## The data
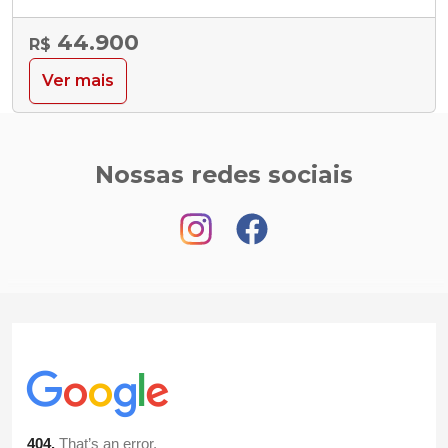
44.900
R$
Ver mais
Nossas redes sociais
==
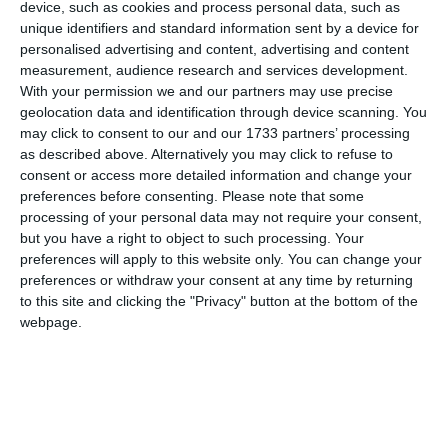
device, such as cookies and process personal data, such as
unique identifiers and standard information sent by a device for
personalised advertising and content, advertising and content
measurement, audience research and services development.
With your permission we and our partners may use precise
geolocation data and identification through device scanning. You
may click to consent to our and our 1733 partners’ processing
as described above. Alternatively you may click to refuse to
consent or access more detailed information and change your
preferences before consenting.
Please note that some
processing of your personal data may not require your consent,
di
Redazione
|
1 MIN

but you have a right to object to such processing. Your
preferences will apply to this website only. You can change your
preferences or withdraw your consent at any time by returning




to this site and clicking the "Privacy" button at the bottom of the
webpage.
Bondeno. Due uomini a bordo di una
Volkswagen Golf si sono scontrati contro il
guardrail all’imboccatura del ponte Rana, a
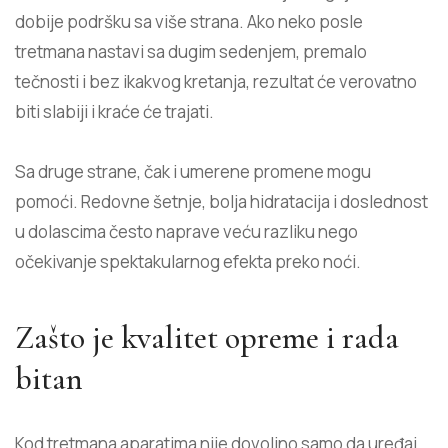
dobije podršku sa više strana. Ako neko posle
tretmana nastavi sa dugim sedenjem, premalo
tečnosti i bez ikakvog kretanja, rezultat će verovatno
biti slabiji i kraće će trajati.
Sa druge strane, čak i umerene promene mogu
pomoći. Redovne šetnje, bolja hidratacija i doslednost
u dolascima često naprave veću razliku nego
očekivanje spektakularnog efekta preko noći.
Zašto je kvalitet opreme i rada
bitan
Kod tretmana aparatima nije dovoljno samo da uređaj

## Activity
Pull every line holding "tretmana" out of the records.

## Response to the exercise
tretmana nastavi sa dugim sedenjem, premalo
Kod tretmana aparatima nije dovoljno samo da uređaj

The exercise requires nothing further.